Camping Mishaps: Critters

Banana slug attacks are extrememly rare in the Pacific Coastal Mountains

Banana slug attacks are extremely rare in the Pacific coastal mountains

When we think about camping in the wild backcountry, one of the concerns that usually comes up is about wild animals. In most parts of the country, worrying about some kind of attack from a wild animal, such as a bear or a cougar, is largely unfounded. We are much more likely to experience a late-night raid by a gang of hungry raccoons, then a large predator. Fortunately, some of the same backcountry precautions that we can take to protect our food from the local raccoon gang will also serve to protect us from an unlikely visit by something more dangerous.

There is a place for everything

Critters actually aren’t interested in us, except for the fact that they’ve learned we bring a lot of yummy treats with us to their home. Which would you prefer, nuts and berries or a bag of marshmallows? Food lockers (lockable metal boxes for storing food) are provided at nearly all campsites in bear country, but are rare in other areas.

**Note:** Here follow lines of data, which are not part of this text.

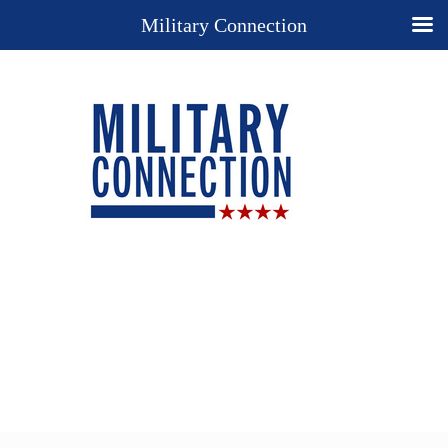
Military Connection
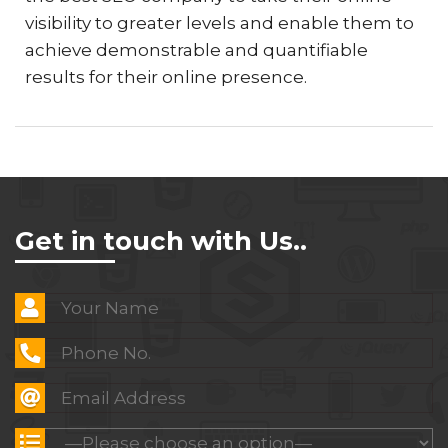
visibility to greater levels and enable them to
achieve demonstrable and quantifiable
results for their online presence.
Get in touch with Us..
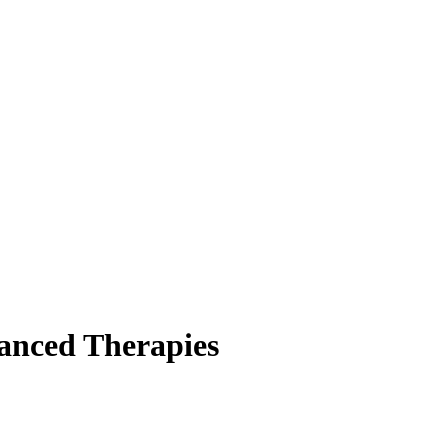
anced Therapies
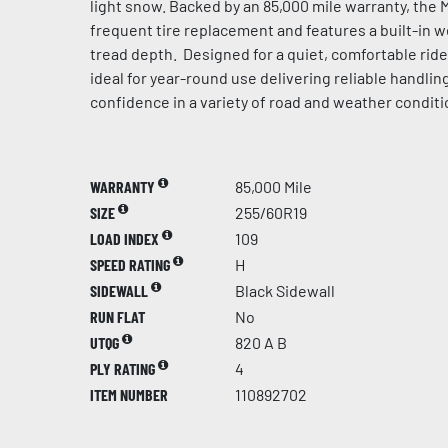
light snow. Backed by an 85,000 mile warranty, the 
frequent tire replacement and features a built-in 
tread depth. Designed for a quiet, comfortable ride 
ideal for year-round use delivering reliable handling
confidence in a variety of road and weather conditi
WARRANTY
85,000 Mile
SIZE
255/60R19
LOAD INDEX
109
SPEED RATING
H
SIDEWALL
Black Sidewall
RUN FLAT
No
UTQG
820 A B
PLY RATING
4
ITEM NUMBER
110892702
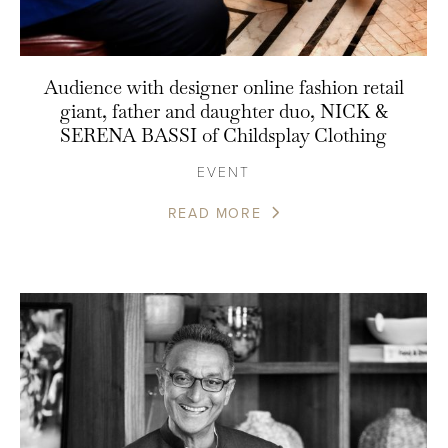
Audience with designer online fashion retail
giant, father and daughter duo, NICK &
SERENA BASSI of Childsplay Clothing
EVENT
READ MORE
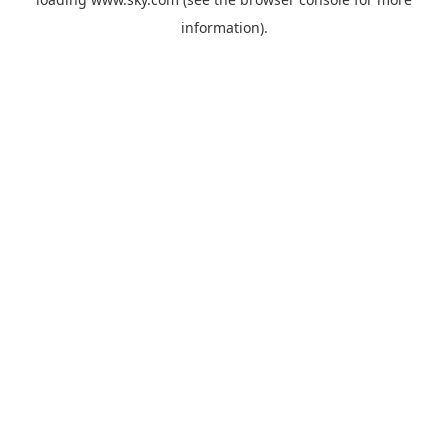
information).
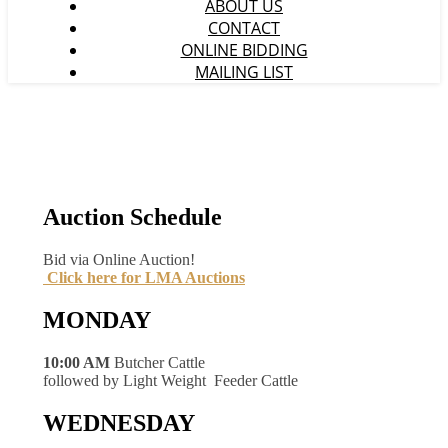
ABOUT US
CONTACT
ONLINE BIDDING
MAILING LIST
Auction Schedule
Bid via Online Auction!
Click here for LMA Auctions
MONDAY
10:00 AM
Butcher Cattle
followed by Light Weight Feeder Cattle
WEDNESDAY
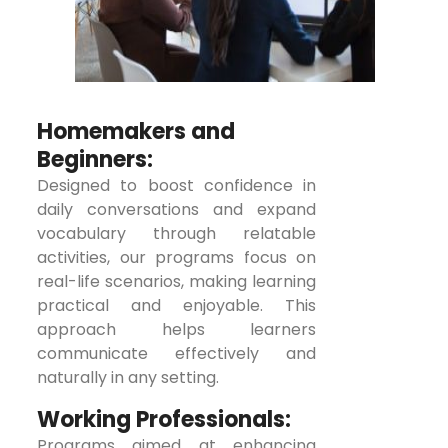
Homemakers and
Beginners:
Designed to boost confidence in
daily conversations and expand
vocabulary through relatable
activities, our programs focus on
real-life scenarios, making learning
practical and enjoyable. This
approach helps learners
communicate effectively and
naturally in any setting.
Working Professionals:
Programs aimed at enhancing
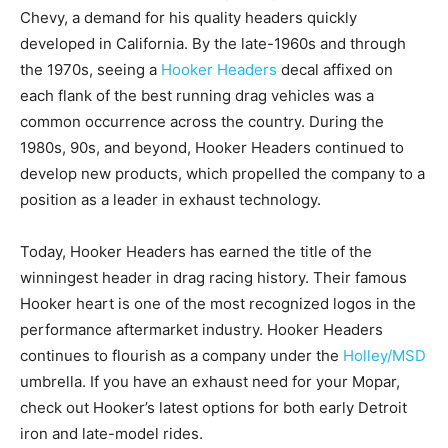
Chevy, a demand for his quality headers quickly
developed in California. By the late-1960s and through
the 1970s, seeing a
Hooker Headers
decal affixed on
each flank of the best running drag vehicles was a
common occurrence across the country. During the
1980s, 90s, and beyond, Hooker Headers continued to
develop new products, which propelled the company to a
position as a leader in exhaust technology.
Today, Hooker Headers has earned the title of the
winningest header in drag racing history. Their famous
Hooker heart is one of the most recognized logos in the
performance aftermarket industry. Hooker Headers
continues to flourish as a company under the
Holley/MSD
umbrella. If you have an exhaust need for your Mopar,
check out Hooker’s latest options for both early Detroit
iron and late-model rides.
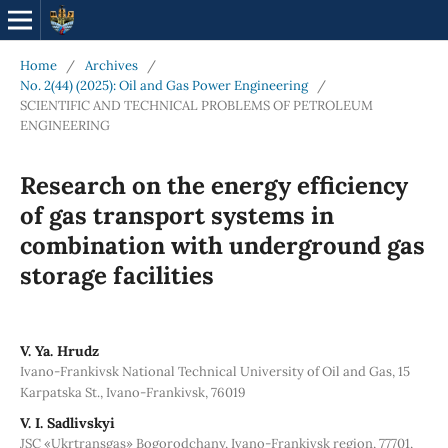
Home
/
Archives
/
No. 2(44) (2025): Oil and Gas Power Engineering
/
SCIENTIFIC AND TECHNICAL PROBLEMS OF PETROLEUM
ENGINEERING
Research on the energy efficiency
of gas transport systems in
combination with underground gas
storage facilities
V. Ya. Hrudz
Ivano-Frankivsk National Technical University of Oil and Gas, 15
Karpatska St., Ivano-Frankivsk, 76019
V. І. Sadlivskyi
JSC «Ukrtransgas» Bogorodchany, Ivano-Frankivsk region, 77701,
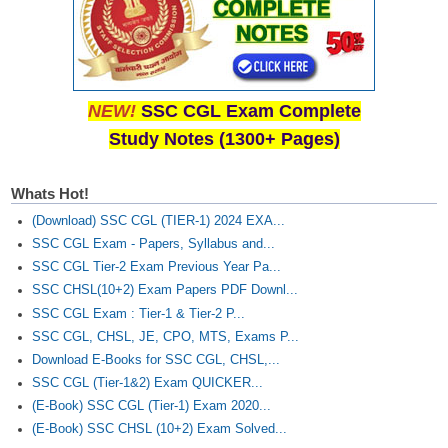
NEW!
SSC CGL Exam Complete
Study Notes (1300+ Pages)
Whats Hot!
(Download) SSC CGL (TIER-1) 2024 EXA...
SSC CGL Exam - Papers, Syllabus and...
SSC CGL Tier-2 Exam Previous Year Pa...
SSC CHSL(10+2) Exam Papers PDF Downl...
SSC CGL Exam : Tier-1 & Tier-2 P...
SSC CGL, CHSL, JE, CPO, MTS, Exams P...
Download E-Books for SSC CGL, CHSL,...
SSC CGL (Tier-1&2) Exam QUICKER...
(E-Book) SSC CGL (Tier-1) Exam 2020...
(E-Book) SSC CHSL (10+2) Exam Solved...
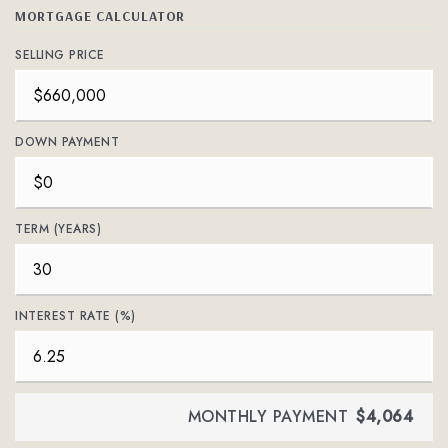
MORTGAGE CALCULATOR
SELLING PRICE
DOWN PAYMENT
TERM (YEARS)
INTEREST RATE (%)
MONTHLY PAYMENT
$4,064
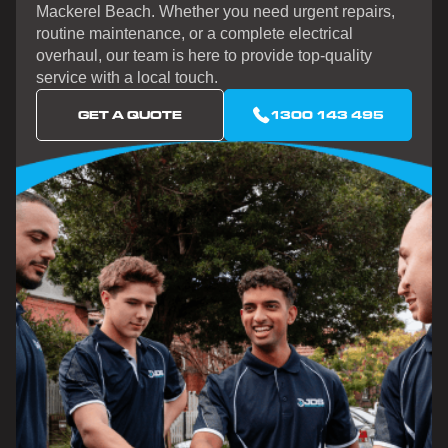
Mackerel Beach. Whether you need urgent repairs,
routine maintenance, or a complete electrical
overhaul, our team is here to provide top-quality
service with a local touch.
GET A QUOTE
1300 143 495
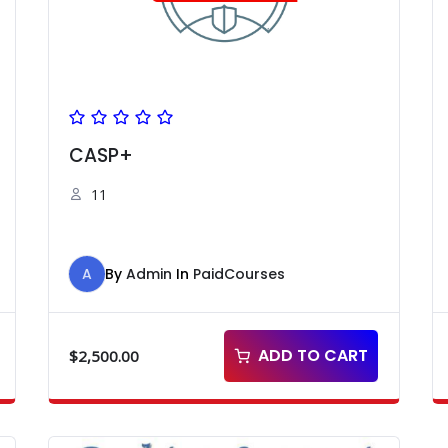
CASP+
11
A
By
Admin
In
PaidCourses
ADD TO CART
$
2,500.00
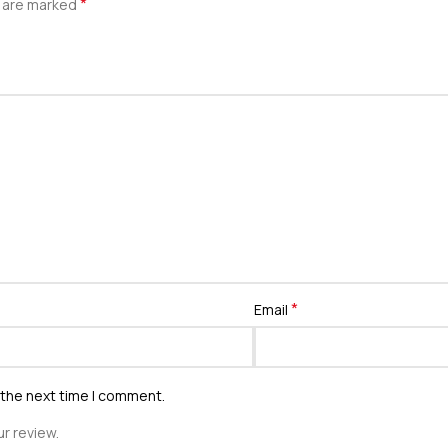
*
s are marked
*
Email
 the next time I comment.
r review.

We are car campers, so it’s easy for us to secure all of our food inside the car at night, unless we are camping in bear country (bears know all about opening cars), in which case we use the food locker. The food lockers we have experienced in California are large enough for our 52qt. ice chest, but in your area, check with the campground’s managing agency for dimensions. We also make a trip to the garbage cans every evening (which are hopefully not located by our campsite).

If your food is locked-up and secured for the evening, you are well on your way to an easy night’s sleep because, invariably, there will be someone else in the campground who was not so careful and the party will be at their campsite that night, not yours. There is one more hard-fast rule that we follow, though, and that is absolutely, without exception, no eating any kind of food in or around the tent. There is a place for food storage, a place for eating, and a place for sleeping.

Smaller considerations

Depending on when and where we camp, mosquitoes, gnats, and deer flies are usually bigger pests than animals. Last year, in Eastern Washington, the kids were in-and-out of the tent all day, playing with friends, and left the tent open. That evening we had to fish a big female black widow spider out of the tent, which really doesn’t set the mood for a relaxing night’s sleep. Lesson learned.

Mosquitoes are at their worst in the early morning and evening. We have been using standard, name brand, repellent with good results, but we have to be diligent about reapplying it. We have found that the pump spray containers work best, since they allow the repellent to be sprayed onto clothing. In t-shirt weather, the shoulders and upper back are particularly vulnerable to mosquitoes, because they can bite right through the material, which is touching the skin, in these areas.

What are some of your tips, for dealing with animals and insects?

See also…

7 thoughts on “Camping Mishaps: Critters

  1. My husband and I have been to Alaska 5 times – once on the motorcycles (Honda Goldwings) and four times in the truck. We don’t like summer heat and we hate bugs, so we go in the late fall to early winter. Camping in Alaska during that time of the year, you really do have to worry about wild animals, bears in particular. We have learned to put anything that has a smell up between two trees with ropes or, if provided, bear boxes. Love your blog – Thanks!

  2. Having spent much of my life outdoors in the Military, then being a “deep woods” and “mountain” guy as a civilian, I can attest to the concern of “critters”

    My scariest moment was when I was sitting on the porch of a rented remote cabin in West Virginia, writing and had a brown bear climb the stairs right next to me.

    I was so engrossed in what I was doing that I didnt even hear it. I think I might have smelled it first, not sure, but I jumped up and screamed the first thing I could think of. “Go Away BAD BEAR!”

    Wife came running out of the cabin to see me crouched over, hands out like I was ready to attack, and she starts laughing at me. “Bad Bear?” It’s still a joke around our house.


    Adam Shake’s last blog post..Those Things We Choose to Reuse, are Those Things That Define Us.

  3. Alan – I can remember when I was 9 or 10 and somebody must have thrown some food away in one of the garbage cans, when we were camping in Yosemite. This was around 1975, when the garbage cans were “bear proof” in name only, and that thing was torn open and scattered all over the place.

    Nowadays the Rangers will write you a hefty ticket if you leave food in your car and the bears make a mess of it.

  4. I can remember the first time my family went camping when I was 13 years old. We knew absolutely nothing about what we were doing. The first night we left a garbage bag out and when we woke up the entire campsite was a mess. We never did find out what kind of critter invaded us but we sure did learn our lesson.

  5. So you’re saying I shouldn’t keep beef jerkey in my sleeping bag? Who knew? It’s too long for the comments, but someday I’ll tell you the story of the night an animal (even larger than a bear) strolled into my backcountry camp and slept next to my tent.

    Mike Hahn’s last blog post..A giveaway to feel good about…

  6. The biggest camping critter problem we have in missouri is raccoons and mosquitoes.We had raccoons jump into our truck and eat our fish bait without us even knowing it.The next day we would get up early to go fishing and find out that our bait was gone when we got to the lake.